Ganz sachlich betrachtet besteht das Buch aus einem über Strecken recht launig dahin plaudernden Rahmentext und einer darin eingebetteten ernsthaften Sammlung von Zitaten und persönlichen Meinungsäußerungen vorwiegend philosophischen Inhalts. Mit diesem Ansatz hat der Autor riskiert, ein bleibendes Spannungsmoment einzubauen, und zwar auf eine Weise, die mich nicht ganz überzeugen konnte. Einerseits ist die wohlmeinend aufklärerische Intention des Autors hervorzuheben, andererseits können handwerkliche Mängel der Umsetzung nicht unerwähnt bleiben. Kürzer: gut gemeint ist nicht schon gut gelungen.

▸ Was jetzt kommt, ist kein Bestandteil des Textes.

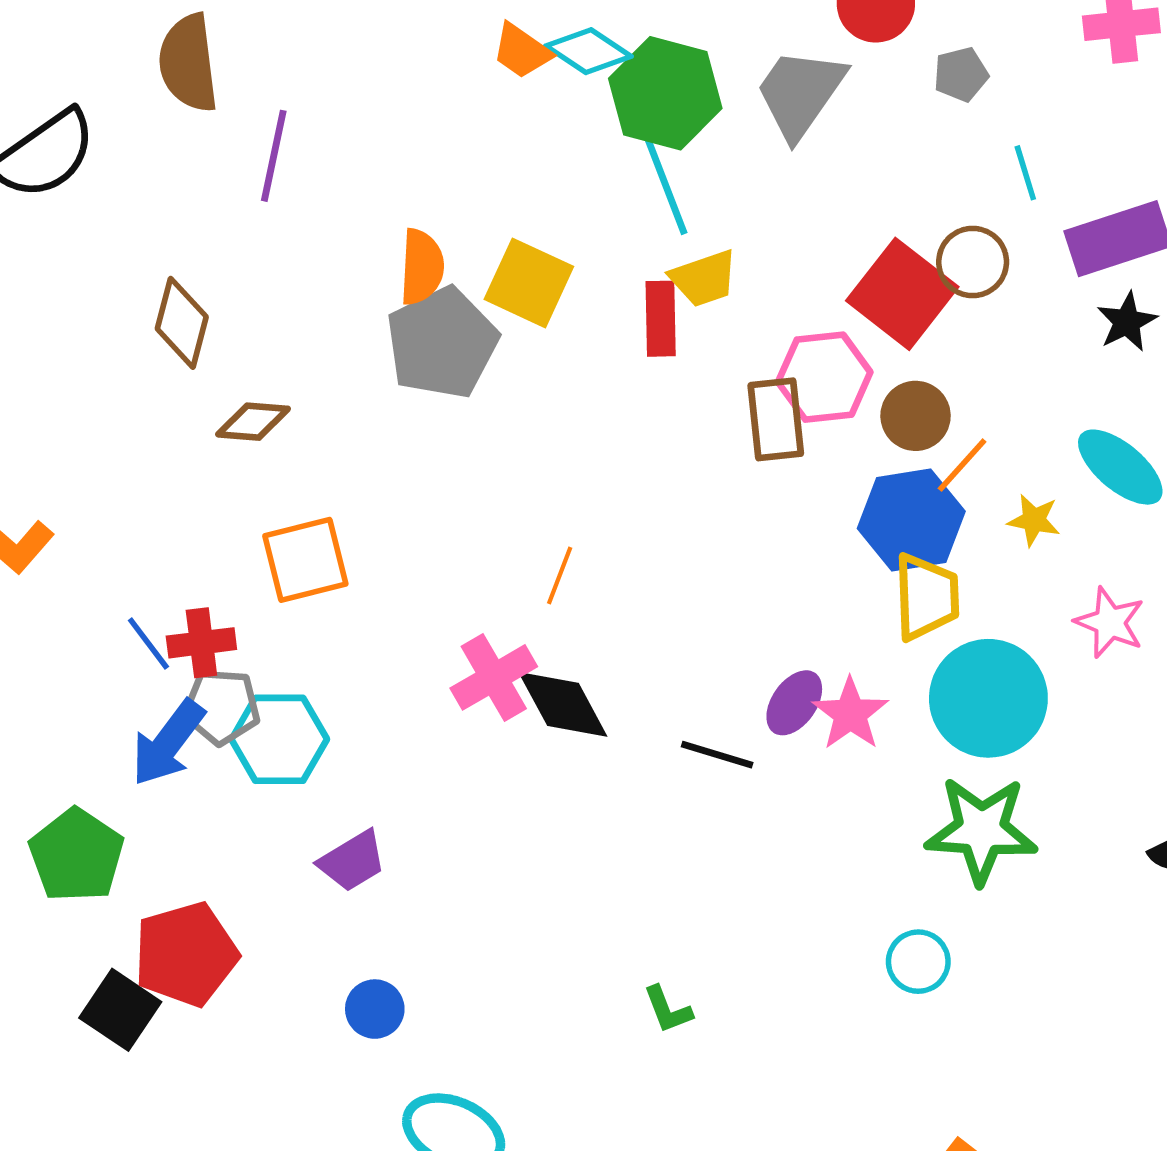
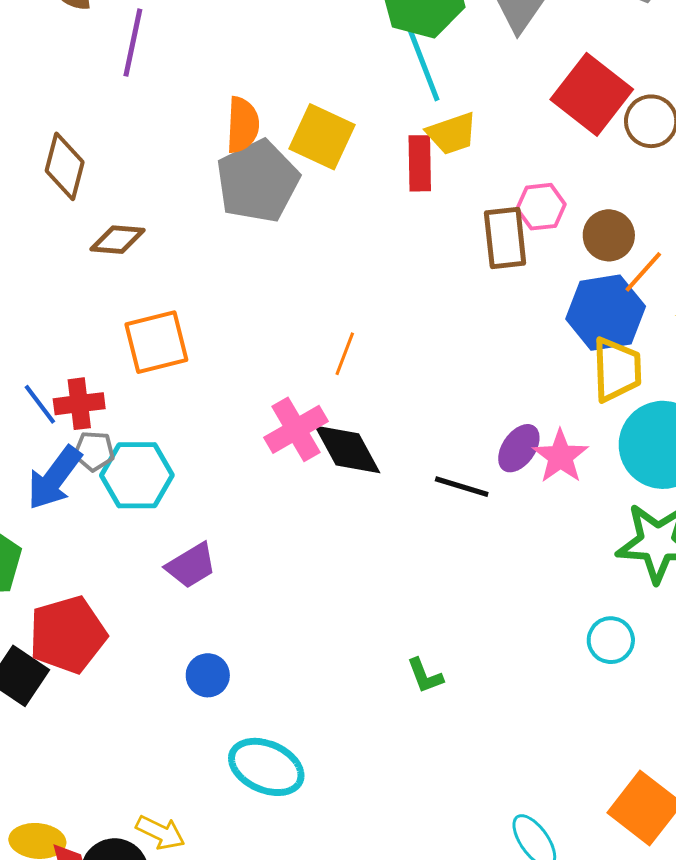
red square: (902, 294) -> (592, 94), moved
pink hexagon: (824, 377) -> (541, 207), size x0.7
gray pentagon: (221, 707) -> (94, 451), size x0.7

Beginnen wir mit der Rahmenhandlung des Buches. In ihr wird geschildert, wie ein schon älteres, aber geistig sehr reges Ehepaar, Thomas („der Ungläubige“ aus dem Neuen Testament?) mit dem Spitznamen Curioso (der Neugierige) und seine Frau Klara („die Helle und Leuchtende“) alias Sapientia (die Weisheit) mit ihrem Neffen Manfred (M wie Michael Murauer) in einem Cabriolet Fiat Lux philosophierend in Europa unterwegs sind. Diese drei Protagonisten sind wohl allesamt Personifikationen des Autors, quasi drei (später vier) Seelen, ach, in seiner Brust. Wenn Onkel und Tante ihren oft etwas einfältig fragenden, aber durchaus lernbereiten Neffen ganz beiläufig über Philosophie aufklären, so klingt das, in Alltagsverrichtungen und –gespräche eingebettet, manchmal recht hochgestochen, wie das Vorlesen geschriebener Texte, mit zwar oft wirklich klugen Gedanken, aber weit entfernt von lebendiger Rede. In dieser Situation ist ihr etwas begriffsstutziger Neffe manchmal ziemlich überfordert: „Ich versteh’ allmählich überhaupt nichts mehr“ (S.16), ... „Hab’ ich nicht ganz kapiert“ (S.27), ... „Ich glaube, ihr wollt mich auf den Arm nehmen“ (S. 31), ... „Ist mir noch nicht aufgefallen“ (S.41), was Onkel und Tante genügend motiviert, ihrem Neffen mit weiteren eigenen Meinungsäußerungen und längeren Zitaten über Gott und die Welt auf die Sprünge zu helfen. Sie erlauben sich dabei einige Freiheiten des Assoziierens: „Tante Sapientia und Onkel Curioso waren ein ganz munteres Ehepaar, auch wenn ihre Diskussionen nicht immer hart am Thema blieben, sondern oftmals von allen möglichen eigenartigen Assoziationen in die überraschendsten Richtungen getrieben wurden“ (S.10). Wohl wahr! Nach allen Abschweifungen und Selbstunterbrechungen der Beiden besteht Manfred dann darauf, eine zuvor von ihnen angekündigte Geschichte nun doch noch vom Anfang bis zum Ende hören zu wollen, und dann kommt, frei nach Heinz Erhardt: „noch’n Zitat!“, manchmal mit Floskeln wie „Übrigens, ...“ eingeleitet. Obwohl Murauer sein Buch in deutlich voneinander abgehobene Kapitel gegliedert hat, kommt er doch oft „vom Hölzken aufs Stöcksken“, und ertappt sich selber immer wieder dabei, oder kokettiert sogar damit.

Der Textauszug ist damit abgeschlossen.